• **PROBLEM TO WORK ON**:
For the records below, copy exactly the span that begins at the line containing "Improve collaboration between" and stops after the line containing "Reformed View - Douglas Kelly) - Q&A", minus any pictures.

• **SOURCE INFORMATION**:
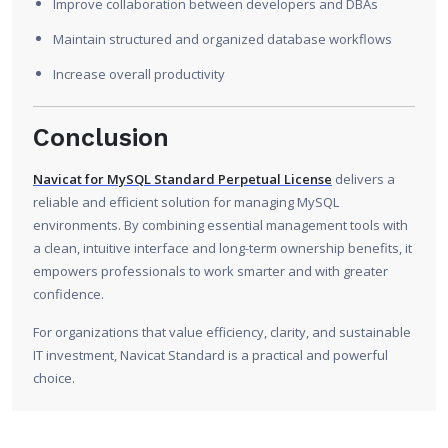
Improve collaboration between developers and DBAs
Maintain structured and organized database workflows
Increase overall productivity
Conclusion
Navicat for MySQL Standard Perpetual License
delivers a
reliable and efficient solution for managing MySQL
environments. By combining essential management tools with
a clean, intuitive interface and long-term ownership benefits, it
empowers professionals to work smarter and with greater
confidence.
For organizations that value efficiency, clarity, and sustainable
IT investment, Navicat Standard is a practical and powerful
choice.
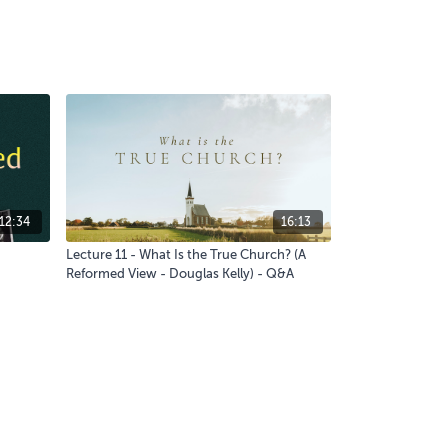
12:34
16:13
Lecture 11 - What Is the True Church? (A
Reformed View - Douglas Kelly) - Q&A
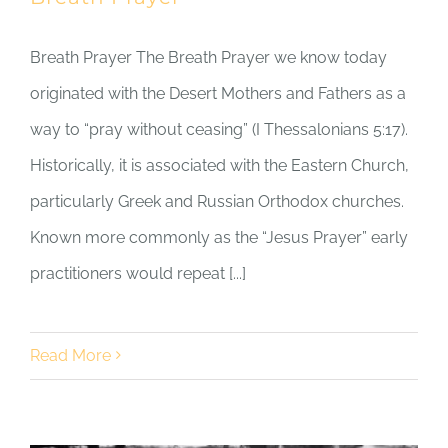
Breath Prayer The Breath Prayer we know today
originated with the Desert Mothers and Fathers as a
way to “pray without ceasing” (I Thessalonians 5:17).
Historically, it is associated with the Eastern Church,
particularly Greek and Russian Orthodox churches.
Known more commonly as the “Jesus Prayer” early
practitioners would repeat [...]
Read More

...

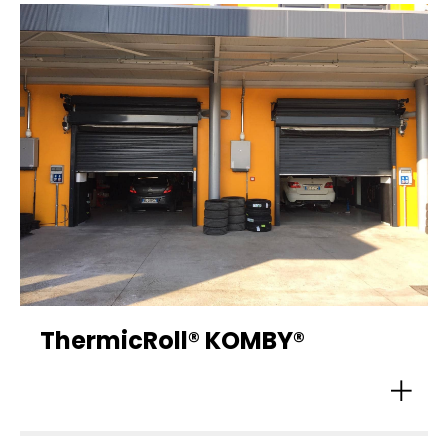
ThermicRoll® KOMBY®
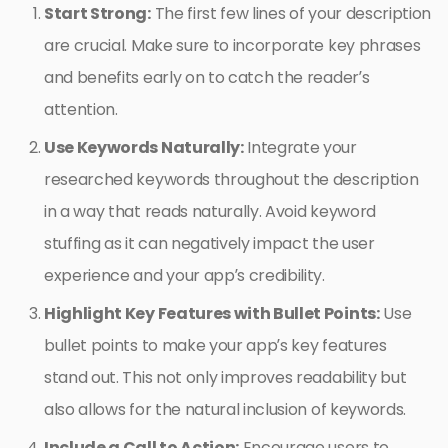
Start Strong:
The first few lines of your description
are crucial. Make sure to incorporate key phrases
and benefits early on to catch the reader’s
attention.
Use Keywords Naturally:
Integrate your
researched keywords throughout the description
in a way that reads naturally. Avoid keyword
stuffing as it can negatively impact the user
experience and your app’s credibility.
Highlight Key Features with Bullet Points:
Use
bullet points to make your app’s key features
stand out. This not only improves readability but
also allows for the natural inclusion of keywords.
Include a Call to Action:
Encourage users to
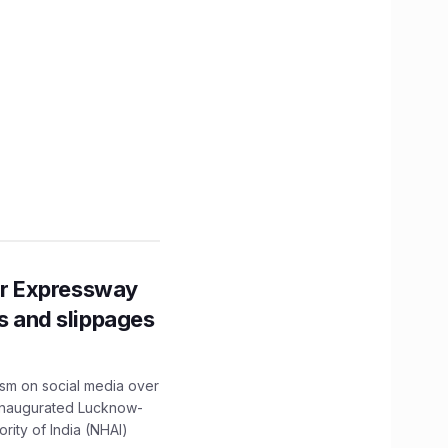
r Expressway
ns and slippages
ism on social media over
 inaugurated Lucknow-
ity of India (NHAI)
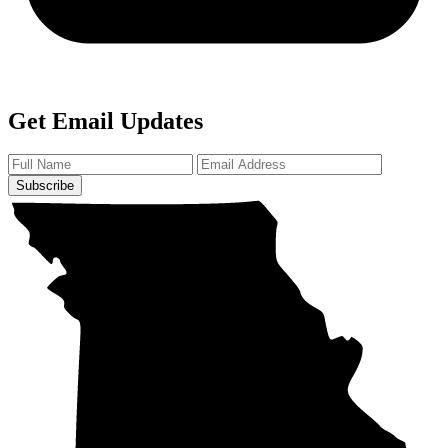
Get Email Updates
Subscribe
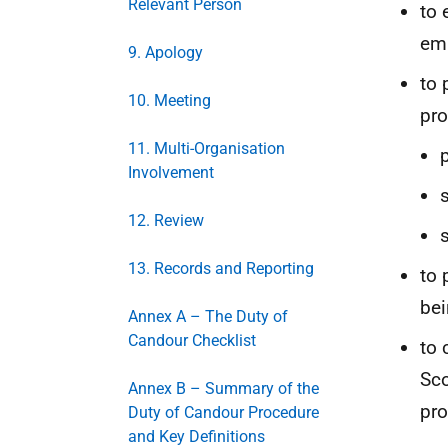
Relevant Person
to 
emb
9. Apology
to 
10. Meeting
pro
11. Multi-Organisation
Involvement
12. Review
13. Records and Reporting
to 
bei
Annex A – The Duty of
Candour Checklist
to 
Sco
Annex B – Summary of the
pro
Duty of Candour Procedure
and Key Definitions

==

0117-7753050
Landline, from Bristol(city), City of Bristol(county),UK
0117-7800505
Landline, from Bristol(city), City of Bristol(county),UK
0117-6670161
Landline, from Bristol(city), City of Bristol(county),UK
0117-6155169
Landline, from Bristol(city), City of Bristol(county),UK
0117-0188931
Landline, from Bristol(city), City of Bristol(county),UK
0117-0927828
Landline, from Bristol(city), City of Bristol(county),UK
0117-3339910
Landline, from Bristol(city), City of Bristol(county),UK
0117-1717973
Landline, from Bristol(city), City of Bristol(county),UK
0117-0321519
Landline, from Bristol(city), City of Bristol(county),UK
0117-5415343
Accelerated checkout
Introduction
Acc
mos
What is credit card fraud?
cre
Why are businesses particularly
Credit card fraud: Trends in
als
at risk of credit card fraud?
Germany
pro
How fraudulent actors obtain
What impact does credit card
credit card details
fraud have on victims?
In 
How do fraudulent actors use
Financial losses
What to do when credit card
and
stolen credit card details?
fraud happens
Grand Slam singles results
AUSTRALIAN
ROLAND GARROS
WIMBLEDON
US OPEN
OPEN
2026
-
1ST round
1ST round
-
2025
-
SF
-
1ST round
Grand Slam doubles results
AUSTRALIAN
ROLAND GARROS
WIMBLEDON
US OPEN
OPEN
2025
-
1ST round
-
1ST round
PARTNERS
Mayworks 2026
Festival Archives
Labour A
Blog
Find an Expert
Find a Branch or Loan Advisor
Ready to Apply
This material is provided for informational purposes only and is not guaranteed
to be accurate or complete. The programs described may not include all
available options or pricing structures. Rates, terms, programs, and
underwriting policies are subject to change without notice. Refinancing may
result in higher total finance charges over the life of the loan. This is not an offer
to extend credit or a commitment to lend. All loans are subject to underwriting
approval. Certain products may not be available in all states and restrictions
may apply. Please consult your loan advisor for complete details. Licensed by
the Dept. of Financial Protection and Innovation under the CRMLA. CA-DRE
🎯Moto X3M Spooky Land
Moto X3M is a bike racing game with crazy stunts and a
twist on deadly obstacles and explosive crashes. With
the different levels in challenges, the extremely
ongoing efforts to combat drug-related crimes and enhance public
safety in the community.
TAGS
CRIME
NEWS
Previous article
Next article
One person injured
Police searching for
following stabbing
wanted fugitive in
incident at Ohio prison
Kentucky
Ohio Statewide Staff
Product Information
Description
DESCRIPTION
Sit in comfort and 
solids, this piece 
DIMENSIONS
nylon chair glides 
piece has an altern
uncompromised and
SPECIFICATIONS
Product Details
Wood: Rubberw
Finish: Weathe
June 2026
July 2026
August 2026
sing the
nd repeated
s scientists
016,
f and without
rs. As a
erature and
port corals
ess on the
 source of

• **SOLUTION**:
Improve collaboration between developers and DBAs
Maintain structured and organized database workflows
Increase overall productivity
Conclusion
Navicat for MySQL Standard Perpetual License
delivers a
reliable and efficient solution for managing MySQL
environments. By combining essential management tools with
a clean, intuitive interface and long-term ownership benefits, it
empowers professionals to work smarter and with greater
confidence.
For organizations that value efficiency, clarity, and sustainable
IT investment, Navicat Standard is a practical and powerful
choice.
12:34
16:13
Lecture 11 - What Is the True Church? (A
Reformed View - Douglas Kelly) - Q&A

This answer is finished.